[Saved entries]
++++

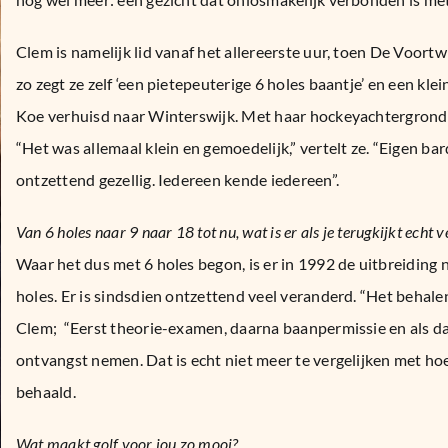
Clem is namelijk lid vanaf het allereerste uur, toen De Voortw
zo zegt ze zelf ‘een pietepeuterige 6 holes baantje’ en een k
Koe verhuisd naar Winterswijk. Met haar hockeyachtergrond 
“Het was allemaal klein en gemoedelijk,” vertelt ze. “Eigen b
ontzettend gezellig. Iedereen kende iedereen”.
Van 6 holes naar 9 naar 18 tot nu, wat is er als je terugkijkt echt 
Waar het dus met 6 holes begon, is er in 1992 de uitbreiding n
holes. Er is sindsdien ontzettend veel veranderd. “Het behale
Clem; “Eerst theorie-examen, daarna baanpermissie en als dat
ontvangst nemen. Dat is echt niet meer te vergelijken met ho
behaald.
Wat maakt golf voor jou zo mooi?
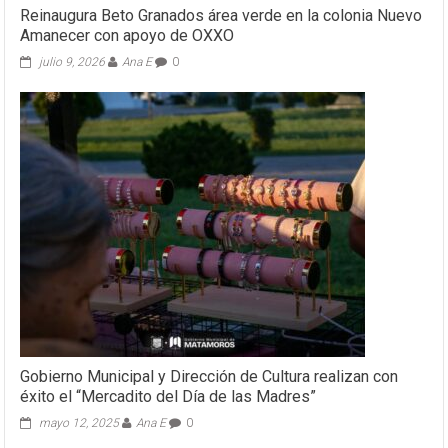
Reinaugura Beto Granados área verde en la colonia Nuevo
Amanecer con apoyo de OXXO
julio 9, 2026
Ana E
0
Gobierno Municipal y Dirección de Cultura realizan con
éxito el “Mercadito del Día de las Madres”
mayo 12, 2025
Ana E
0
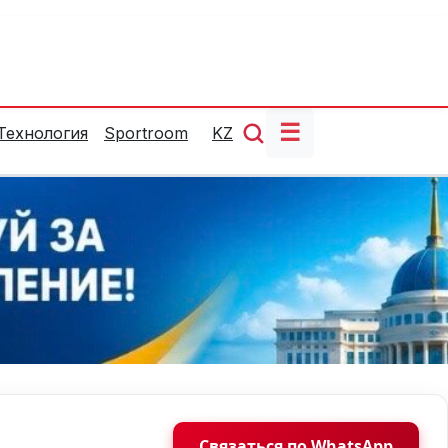
☰
Технология
Sportroom
KZ
Связаться по WhatsApp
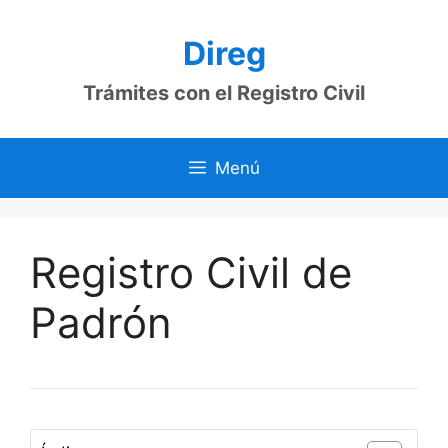
Saltar
al
Direg
contenido
Trámites con el Registro Civil
Menú
Registro Civil de
Padrón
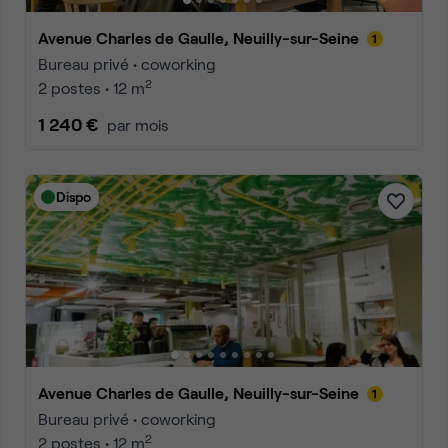
Avenue Charles de Gaulle, Neuilly-sur-Seine
Bureau privé • coworking
2
2 postes • 12 m
1 240 €
par mois
Dispo
Avenue Charles de Gaulle, Neuilly-sur-Seine
Bureau privé • coworking
2
2 postes • 12 m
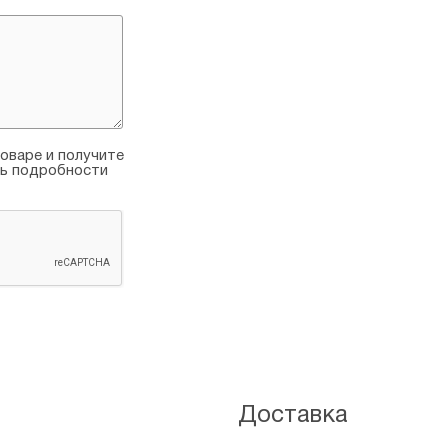
оваре и получите
ть подробности
Доставка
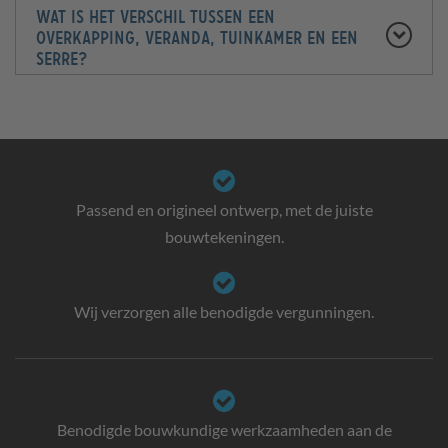
Wat is het verschil tussen een
overkapping, veranda, tuinkamer en een
serre?
Passend en origineel ontwerp, met de juiste
bouwtekeningen.
Wij verzorgen alle benodigde vergunningen.
Benodigde bouwkundige werkzaamheden aan de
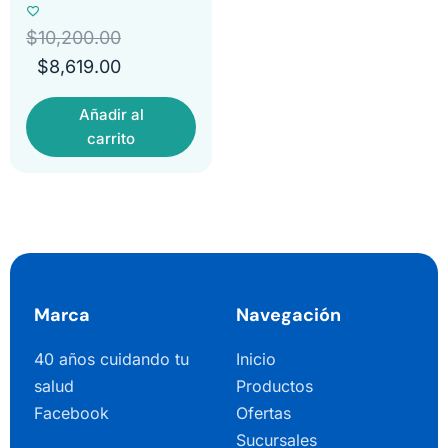
$
10,200.00
$
8,619.00
Añadir al
carrito
Marca
Navegación
40 años cuidando tu
Inicio
salud
Productos
Facebook
Ofertas
Sucursales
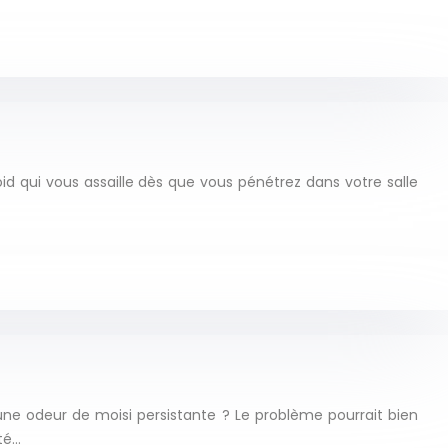
id qui vous assaille dès que vous pénétrez dans votre salle
ne odeur de moisi persistante ? Le problème pourrait bien
té…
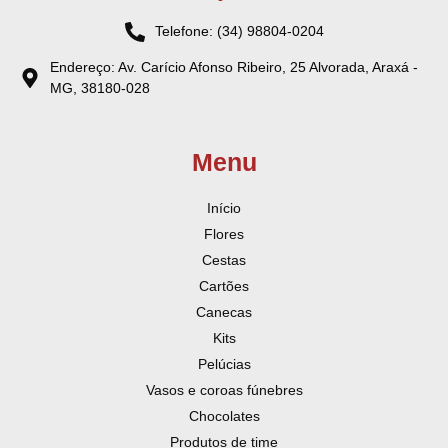
Telefone: (34) 98804-0204
Endereço: Av. Carício Afonso Ribeiro, 25 Alvorada, Araxá -
MG, 38180-028
Menu
Início
Flores
Cestas
Cartões
Canecas
Kits
Pelúcias
Vasos e coroas fúnebres
Chocolates
Produtos de time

++++

Write out exactly the final stretch of the records: the line containing "MG, 38180-028" and every line after it, through the last, and nothing else.

→ Answer for the task:
MG, 38180-028
Menu
Início
Flores
Cestas
Cartões
Canecas
Kits
Pelúcias
Vasos e coroas fúnebres
Chocolates
Produtos de time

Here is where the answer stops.